Review by Jamie McNeil
A running plot device of Jean Van Hamme and Grzegorz Rosinski’s series is that Thorgal believes he’s cursed by the gods. If you’ve read some Thorgal it isn’t difficult to understand why. Very few characters have exprienced what Thorgal has, nor as realistically as he has. He is physically and emotionally scarred by the treatment of men and the loss of his friends. Being a descendant of a space-faring race stranded on Earth, the gods resent Thorgal’s resistance to their whimsies and it’s this notion that led Thorgal to leave his family to protect them from capricious deities. The events of The Sun Sword reunited him with old adversary Kriss of Valnor, much to Thorgal’s distaste as any association with the beautiful but deadly Kriss is like flicking a snake on the nose. Sooner or later it’s going to strike and it’s not long before Kriss’ bloodlust gets the better of her. It not only puts Thorgal at odds with the fierce River Folk but leaves him stranded in enemy territory. Then he meets a mysterious seeress who tells him of a way to break the curse and return home. To keep his family safe Thorgal would give everything but is it worth the price?

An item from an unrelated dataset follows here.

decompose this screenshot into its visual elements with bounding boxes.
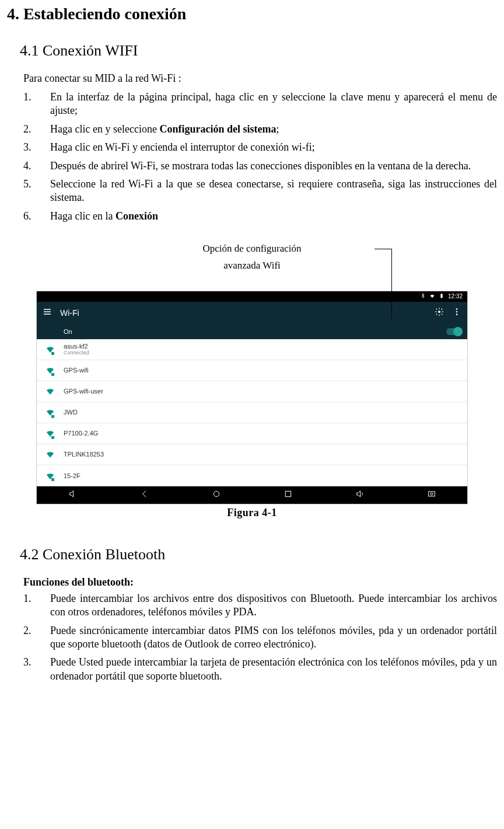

Rosiński has provided all artwork for Thorgal since 1977, yet here for the first time a third party joins the creative team, Polish born Graza becoming the colourist. Rosinski can foster any environment with his uncanny eye for colour. He can present a fireside scene so that you almost smell the food on the table. In The Land of Qa you felt the cloying humidity of the jungles and the searing heat of the deserts, so apprehension that artistic standards will slip is understandable. The opposite proves true and Rosiński’s illustrations actually improve as he has greater time to spend on them. Drawings are more detailed, the line clearer and more refined. A scene featuring Thorgal’s enemies shows them drawn better than they ever were. The atmosphere as Thorgal walks across a plain to woody hillock in the twilight is surreal. Fight scenes, little gestures of the face or hand, all better and more fluid. Nudity features in the earlier pages and how it’s handled is both strange and impressive. On one hand its like those films where all nudity and innuendo is edited out by a strategic placement of fruit. In this case it’s a weapon or a braid of hair. The scene itself features an assault on a bathing woman, so this technique threatens to rob the scene of it’s dramatic impetus, yet the result is a scene remaining within the boundaries of good taste but also unsettling.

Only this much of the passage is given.